7 Juin 7 heures..... Un violent bombardement (105 & 150) s'abat sur Acy. Les vitres dégringolent avec fracas. Les fumées d'incendie montent dans le ciel bleu et la-bas, sur les plateaux abandonnés momentanément les monstrueuses meules de paille attestant la richesse des provinces françaises sont autant de brûlots gigantesques. Un bombardement ? et puis après !... Les officiers de la Compagnie après avoir pris quelque repos dans de vrais lits et procédé une toilette plus nécessaire que jamais (Peut-on bien se battre lorsqu'on n'est pas rasé de frais) font-distribuer le café aux équipages. Le Capitaine oriente le matériel et le personnel sur une “creute” magnifique qui s'ouvre à la sortie sud du village et, dans le matin clair, où chantent les alouettes, il grimpe dans son side-car armé pour assurer la liaison avec le Chef de Bataillon.

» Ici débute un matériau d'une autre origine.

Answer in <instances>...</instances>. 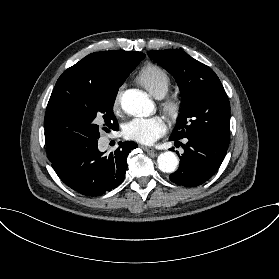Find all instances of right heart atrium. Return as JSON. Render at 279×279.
<instances>
[{"instance_id":"d8ad5b80","label":"right heart atrium","mask_w":279,"mask_h":279,"mask_svg":"<svg viewBox=\"0 0 279 279\" xmlns=\"http://www.w3.org/2000/svg\"><path fill=\"white\" fill-rule=\"evenodd\" d=\"M122 89L123 87H119L114 95V98H113V102H112V108L113 110H117L118 107H119V103H120V96H121V93H122Z\"/></svg>"}]
</instances>
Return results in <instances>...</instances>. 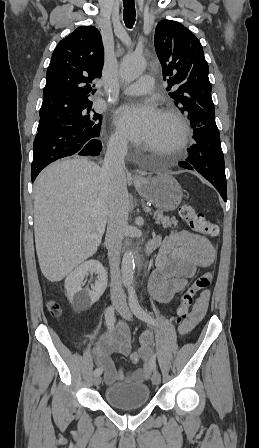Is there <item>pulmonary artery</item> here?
I'll list each match as a JSON object with an SVG mask.
<instances>
[{
  "label": "pulmonary artery",
  "mask_w": 259,
  "mask_h": 448,
  "mask_svg": "<svg viewBox=\"0 0 259 448\" xmlns=\"http://www.w3.org/2000/svg\"><path fill=\"white\" fill-rule=\"evenodd\" d=\"M120 70L123 75L130 80L143 79L152 81L153 77L149 75H142L144 66L136 61L135 56L127 54L120 62ZM150 88H135L132 85H124L121 87V93L125 95H139L148 92Z\"/></svg>",
  "instance_id": "obj_1"
}]
</instances>
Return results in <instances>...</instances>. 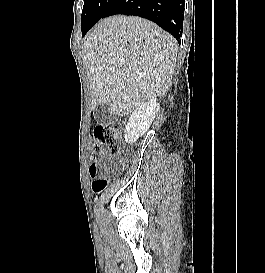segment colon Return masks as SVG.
Segmentation results:
<instances>
[{"label":"colon","mask_w":265,"mask_h":273,"mask_svg":"<svg viewBox=\"0 0 265 273\" xmlns=\"http://www.w3.org/2000/svg\"><path fill=\"white\" fill-rule=\"evenodd\" d=\"M121 127L118 123L109 122L98 125L94 129L95 143L93 145L91 156L94 160H99L105 155L118 156L121 154L122 148L120 144ZM125 159L118 162V165H124ZM90 173L92 175L98 170V165L91 164ZM107 186L106 180H96L92 184L95 193H100Z\"/></svg>","instance_id":"obj_1"}]
</instances>
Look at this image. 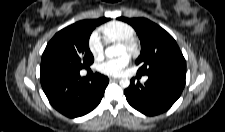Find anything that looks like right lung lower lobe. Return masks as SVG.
<instances>
[{
	"label": "right lung lower lobe",
	"instance_id": "98d812e1",
	"mask_svg": "<svg viewBox=\"0 0 225 132\" xmlns=\"http://www.w3.org/2000/svg\"><path fill=\"white\" fill-rule=\"evenodd\" d=\"M40 81L50 104L63 115L83 116L100 103L109 79L96 73L92 80L79 73H41Z\"/></svg>",
	"mask_w": 225,
	"mask_h": 132
}]
</instances>
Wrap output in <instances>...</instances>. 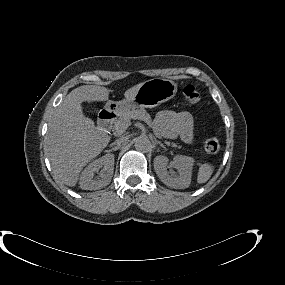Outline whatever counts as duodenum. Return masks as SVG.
<instances>
[{"mask_svg":"<svg viewBox=\"0 0 285 285\" xmlns=\"http://www.w3.org/2000/svg\"><path fill=\"white\" fill-rule=\"evenodd\" d=\"M117 116L116 110L103 111L99 116V127L101 130H109Z\"/></svg>","mask_w":285,"mask_h":285,"instance_id":"410a0bca","label":"duodenum"}]
</instances>
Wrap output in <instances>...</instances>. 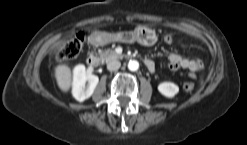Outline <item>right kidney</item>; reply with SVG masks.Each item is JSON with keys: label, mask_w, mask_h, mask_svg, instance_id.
<instances>
[{"label": "right kidney", "mask_w": 247, "mask_h": 145, "mask_svg": "<svg viewBox=\"0 0 247 145\" xmlns=\"http://www.w3.org/2000/svg\"><path fill=\"white\" fill-rule=\"evenodd\" d=\"M98 82L99 78L97 76L86 73L84 65H77L73 70L72 94L74 98L79 102L90 98Z\"/></svg>", "instance_id": "1"}]
</instances>
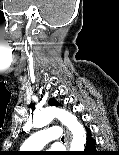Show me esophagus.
I'll list each match as a JSON object with an SVG mask.
<instances>
[{
  "label": "esophagus",
  "instance_id": "obj_1",
  "mask_svg": "<svg viewBox=\"0 0 119 155\" xmlns=\"http://www.w3.org/2000/svg\"><path fill=\"white\" fill-rule=\"evenodd\" d=\"M65 141H66V147L68 149L69 148V142H70V134L68 131H66Z\"/></svg>",
  "mask_w": 119,
  "mask_h": 155
}]
</instances>
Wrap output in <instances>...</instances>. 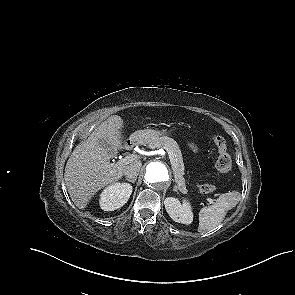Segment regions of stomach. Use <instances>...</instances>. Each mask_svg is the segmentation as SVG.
I'll return each instance as SVG.
<instances>
[{
	"label": "stomach",
	"instance_id": "stomach-1",
	"mask_svg": "<svg viewBox=\"0 0 295 295\" xmlns=\"http://www.w3.org/2000/svg\"><path fill=\"white\" fill-rule=\"evenodd\" d=\"M165 134H167L166 131L145 129L134 132L130 139L140 144H148Z\"/></svg>",
	"mask_w": 295,
	"mask_h": 295
}]
</instances>
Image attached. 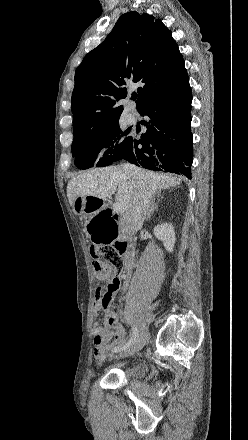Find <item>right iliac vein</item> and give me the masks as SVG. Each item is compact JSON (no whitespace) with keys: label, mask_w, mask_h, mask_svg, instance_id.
Returning a JSON list of instances; mask_svg holds the SVG:
<instances>
[{"label":"right iliac vein","mask_w":248,"mask_h":440,"mask_svg":"<svg viewBox=\"0 0 248 440\" xmlns=\"http://www.w3.org/2000/svg\"><path fill=\"white\" fill-rule=\"evenodd\" d=\"M148 330L145 327H142L140 329V333L138 335L137 340L131 345V347H129L128 349L124 350V352H122L120 355L127 357L130 355L135 354L136 352H138L139 350H141L144 345L146 344V341L148 340Z\"/></svg>","instance_id":"right-iliac-vein-1"}]
</instances>
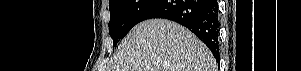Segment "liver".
Wrapping results in <instances>:
<instances>
[{
    "mask_svg": "<svg viewBox=\"0 0 301 71\" xmlns=\"http://www.w3.org/2000/svg\"><path fill=\"white\" fill-rule=\"evenodd\" d=\"M108 71H216V61L188 29L169 20L153 19L132 28Z\"/></svg>",
    "mask_w": 301,
    "mask_h": 71,
    "instance_id": "1",
    "label": "liver"
}]
</instances>
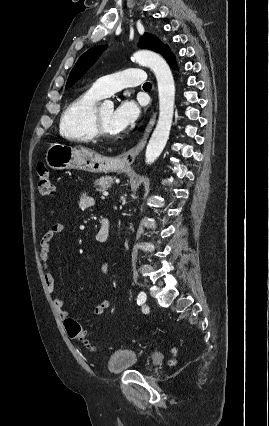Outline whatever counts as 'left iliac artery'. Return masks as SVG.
I'll list each match as a JSON object with an SVG mask.
<instances>
[{
    "label": "left iliac artery",
    "mask_w": 269,
    "mask_h": 426,
    "mask_svg": "<svg viewBox=\"0 0 269 426\" xmlns=\"http://www.w3.org/2000/svg\"><path fill=\"white\" fill-rule=\"evenodd\" d=\"M146 301V294L144 292H140L137 298V304L141 305Z\"/></svg>",
    "instance_id": "obj_1"
}]
</instances>
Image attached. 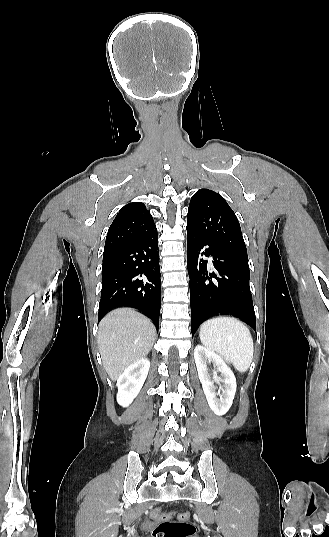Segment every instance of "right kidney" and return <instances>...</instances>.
Here are the masks:
<instances>
[{"label": "right kidney", "instance_id": "right-kidney-1", "mask_svg": "<svg viewBox=\"0 0 329 537\" xmlns=\"http://www.w3.org/2000/svg\"><path fill=\"white\" fill-rule=\"evenodd\" d=\"M150 362L141 358L129 365L117 380V402L122 407H128L139 394L148 375Z\"/></svg>", "mask_w": 329, "mask_h": 537}]
</instances>
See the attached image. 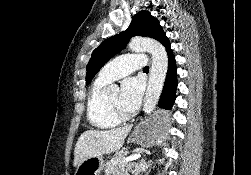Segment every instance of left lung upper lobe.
Instances as JSON below:
<instances>
[{
    "instance_id": "left-lung-upper-lobe-1",
    "label": "left lung upper lobe",
    "mask_w": 251,
    "mask_h": 175,
    "mask_svg": "<svg viewBox=\"0 0 251 175\" xmlns=\"http://www.w3.org/2000/svg\"><path fill=\"white\" fill-rule=\"evenodd\" d=\"M140 35L160 40L165 34L159 21L151 16L149 11L137 13L131 21L128 29L113 37L104 40L92 53L87 65L86 85L90 84L97 72L110 58L123 50L130 38Z\"/></svg>"
}]
</instances>
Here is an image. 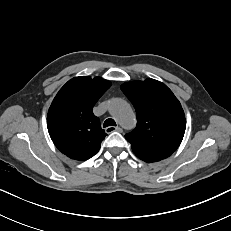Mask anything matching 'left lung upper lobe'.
<instances>
[{"mask_svg":"<svg viewBox=\"0 0 231 231\" xmlns=\"http://www.w3.org/2000/svg\"><path fill=\"white\" fill-rule=\"evenodd\" d=\"M122 91L135 107L136 128L125 135L141 160L160 161L179 147L186 128L184 111L172 91L148 78L122 84Z\"/></svg>","mask_w":231,"mask_h":231,"instance_id":"left-lung-upper-lobe-1","label":"left lung upper lobe"}]
</instances>
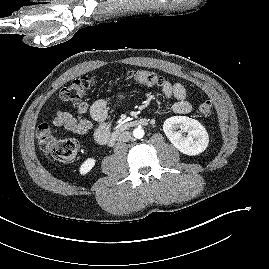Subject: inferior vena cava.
Returning <instances> with one entry per match:
<instances>
[{
	"label": "inferior vena cava",
	"mask_w": 269,
	"mask_h": 269,
	"mask_svg": "<svg viewBox=\"0 0 269 269\" xmlns=\"http://www.w3.org/2000/svg\"><path fill=\"white\" fill-rule=\"evenodd\" d=\"M130 139H131V133L129 131H124V132L120 133V135L118 137V141L120 143L127 142Z\"/></svg>",
	"instance_id": "1"
}]
</instances>
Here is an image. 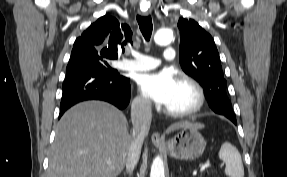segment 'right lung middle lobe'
I'll return each mask as SVG.
<instances>
[{
    "label": "right lung middle lobe",
    "mask_w": 287,
    "mask_h": 177,
    "mask_svg": "<svg viewBox=\"0 0 287 177\" xmlns=\"http://www.w3.org/2000/svg\"><path fill=\"white\" fill-rule=\"evenodd\" d=\"M110 61L111 60H106L95 56L79 58L73 61H69L66 68V73L91 69L111 76H120L117 70H114L109 66Z\"/></svg>",
    "instance_id": "dd1d6c3e"
}]
</instances>
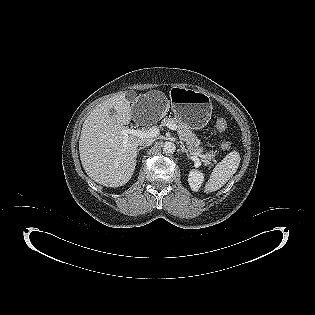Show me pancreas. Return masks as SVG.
Segmentation results:
<instances>
[{
  "mask_svg": "<svg viewBox=\"0 0 315 315\" xmlns=\"http://www.w3.org/2000/svg\"><path fill=\"white\" fill-rule=\"evenodd\" d=\"M167 123H173L177 126V132L180 140L186 143L187 149L190 153L201 154L203 148L199 147L201 144L200 139L197 138L196 134L179 118L166 117L162 120L161 124L166 125ZM215 152H209L205 154L203 162L210 164V160L213 159Z\"/></svg>",
  "mask_w": 315,
  "mask_h": 315,
  "instance_id": "cf45deb5",
  "label": "pancreas"
}]
</instances>
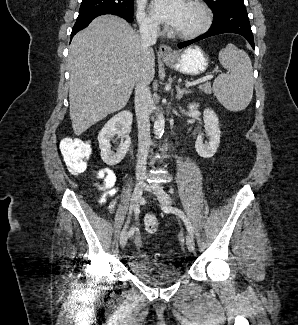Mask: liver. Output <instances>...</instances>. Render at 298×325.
Wrapping results in <instances>:
<instances>
[{"mask_svg":"<svg viewBox=\"0 0 298 325\" xmlns=\"http://www.w3.org/2000/svg\"><path fill=\"white\" fill-rule=\"evenodd\" d=\"M68 66L70 118L79 136L107 114L124 108L139 78L152 82L155 52L150 46L143 54L140 34L124 18L102 14L73 36Z\"/></svg>","mask_w":298,"mask_h":325,"instance_id":"liver-1","label":"liver"}]
</instances>
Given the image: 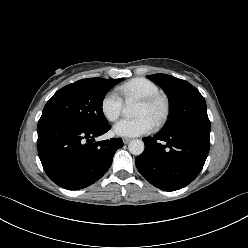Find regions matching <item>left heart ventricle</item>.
<instances>
[{
    "mask_svg": "<svg viewBox=\"0 0 248 248\" xmlns=\"http://www.w3.org/2000/svg\"><path fill=\"white\" fill-rule=\"evenodd\" d=\"M162 113V106L157 105L155 107H148L141 103L138 104L135 115L136 116H145L147 117L152 123H154Z\"/></svg>",
    "mask_w": 248,
    "mask_h": 248,
    "instance_id": "b2bd125f",
    "label": "left heart ventricle"
}]
</instances>
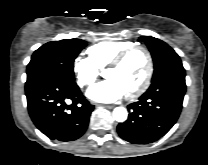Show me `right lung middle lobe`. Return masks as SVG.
Instances as JSON below:
<instances>
[{
  "label": "right lung middle lobe",
  "instance_id": "dd1d6c3e",
  "mask_svg": "<svg viewBox=\"0 0 208 165\" xmlns=\"http://www.w3.org/2000/svg\"><path fill=\"white\" fill-rule=\"evenodd\" d=\"M86 46L81 39H65L46 43L37 49L27 66V81L46 75H57L74 81L73 63Z\"/></svg>",
  "mask_w": 208,
  "mask_h": 165
}]
</instances>
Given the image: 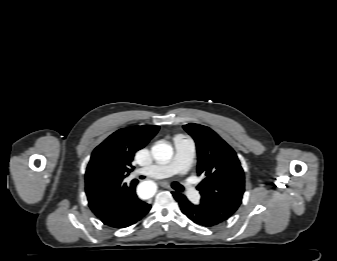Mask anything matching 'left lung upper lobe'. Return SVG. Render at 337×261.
I'll use <instances>...</instances> for the list:
<instances>
[{"label":"left lung upper lobe","instance_id":"left-lung-upper-lobe-1","mask_svg":"<svg viewBox=\"0 0 337 261\" xmlns=\"http://www.w3.org/2000/svg\"><path fill=\"white\" fill-rule=\"evenodd\" d=\"M183 128L196 142L200 206L228 219L239 207L244 193V172L234 150L210 128L187 124Z\"/></svg>","mask_w":337,"mask_h":261}]
</instances>
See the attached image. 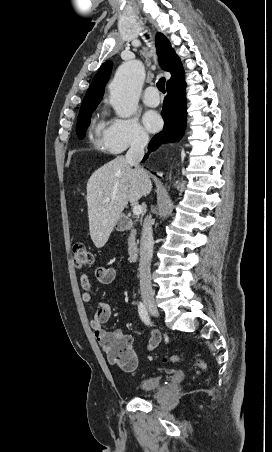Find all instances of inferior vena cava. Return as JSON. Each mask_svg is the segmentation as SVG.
Listing matches in <instances>:
<instances>
[{"mask_svg": "<svg viewBox=\"0 0 272 452\" xmlns=\"http://www.w3.org/2000/svg\"><path fill=\"white\" fill-rule=\"evenodd\" d=\"M149 142V137L146 133L140 132L134 138L130 149L126 153V161L140 170L146 181L149 182L147 173L140 168V162L144 156V148ZM151 189H148L145 193L149 194ZM153 232H152V217L147 215L143 222L142 236L140 241V265H139V277H140V290L143 300H153V290L151 285L150 266L153 256Z\"/></svg>", "mask_w": 272, "mask_h": 452, "instance_id": "inferior-vena-cava-1", "label": "inferior vena cava"}]
</instances>
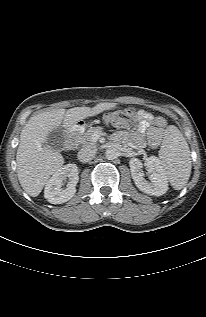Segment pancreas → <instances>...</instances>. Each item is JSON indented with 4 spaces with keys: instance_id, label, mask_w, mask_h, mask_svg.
<instances>
[{
    "instance_id": "pancreas-1",
    "label": "pancreas",
    "mask_w": 206,
    "mask_h": 317,
    "mask_svg": "<svg viewBox=\"0 0 206 317\" xmlns=\"http://www.w3.org/2000/svg\"><path fill=\"white\" fill-rule=\"evenodd\" d=\"M99 127H90L86 132H74L73 141L76 145L95 146L96 141L92 139L94 133L99 132Z\"/></svg>"
}]
</instances>
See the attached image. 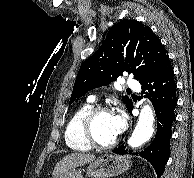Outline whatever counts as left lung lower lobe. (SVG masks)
Wrapping results in <instances>:
<instances>
[{"label": "left lung lower lobe", "mask_w": 194, "mask_h": 178, "mask_svg": "<svg viewBox=\"0 0 194 178\" xmlns=\"http://www.w3.org/2000/svg\"><path fill=\"white\" fill-rule=\"evenodd\" d=\"M142 93L149 97L157 116V132L151 145L140 153L154 167L158 178L162 175L169 158L171 126L175 119L174 108L177 104L176 83L173 67L167 56L161 65L149 76L140 81ZM133 104L128 108L132 113ZM116 154H127L123 145L113 150ZM132 151H129L131 153ZM138 155V153H135Z\"/></svg>", "instance_id": "1"}]
</instances>
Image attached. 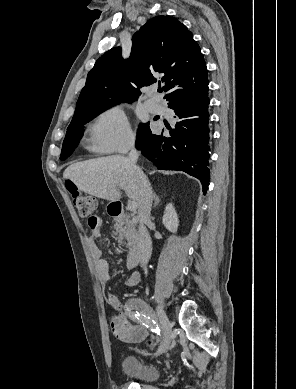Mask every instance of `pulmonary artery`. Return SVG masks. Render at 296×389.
I'll return each instance as SVG.
<instances>
[{"mask_svg": "<svg viewBox=\"0 0 296 389\" xmlns=\"http://www.w3.org/2000/svg\"><path fill=\"white\" fill-rule=\"evenodd\" d=\"M145 107L152 113H160L162 110V107L159 103V101L156 98H150L145 101Z\"/></svg>", "mask_w": 296, "mask_h": 389, "instance_id": "1", "label": "pulmonary artery"}]
</instances>
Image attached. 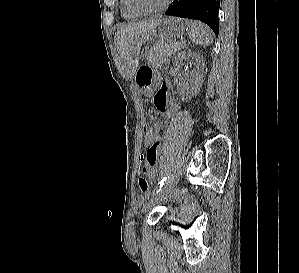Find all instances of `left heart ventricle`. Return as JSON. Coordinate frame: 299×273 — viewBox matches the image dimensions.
Here are the masks:
<instances>
[{
	"label": "left heart ventricle",
	"instance_id": "1",
	"mask_svg": "<svg viewBox=\"0 0 299 273\" xmlns=\"http://www.w3.org/2000/svg\"><path fill=\"white\" fill-rule=\"evenodd\" d=\"M142 7L154 9L159 7L164 0H136Z\"/></svg>",
	"mask_w": 299,
	"mask_h": 273
}]
</instances>
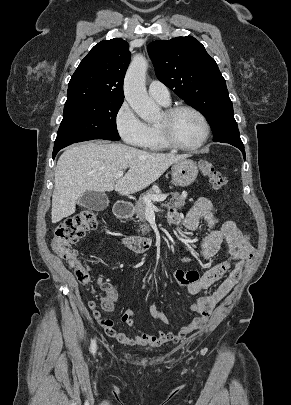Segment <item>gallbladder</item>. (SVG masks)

Celui-ci confère avec le Colonel du Combret, commandant le groupe. Les deux chefs félicitent le Capitaine de la conduite de ses équipages. Mais le passé ne compte plus : ce qui importe c'est l'avenir. Et l’avenir c'est le coup d'arrêt que l'on doit porter à l'ennemi sur 1’Aisne. La 28e Division est à bout de forces. Elle va se reformer en arrière pendant qu'une division de 2e réserve occupera la rive sud de la rivière. Ils resteront à Acy en attendent les ordres ultérieurs qui les mettront vraisemblablement à la disposition de la division sœur de la 28e : la 27e dont l'arrivée est imminente.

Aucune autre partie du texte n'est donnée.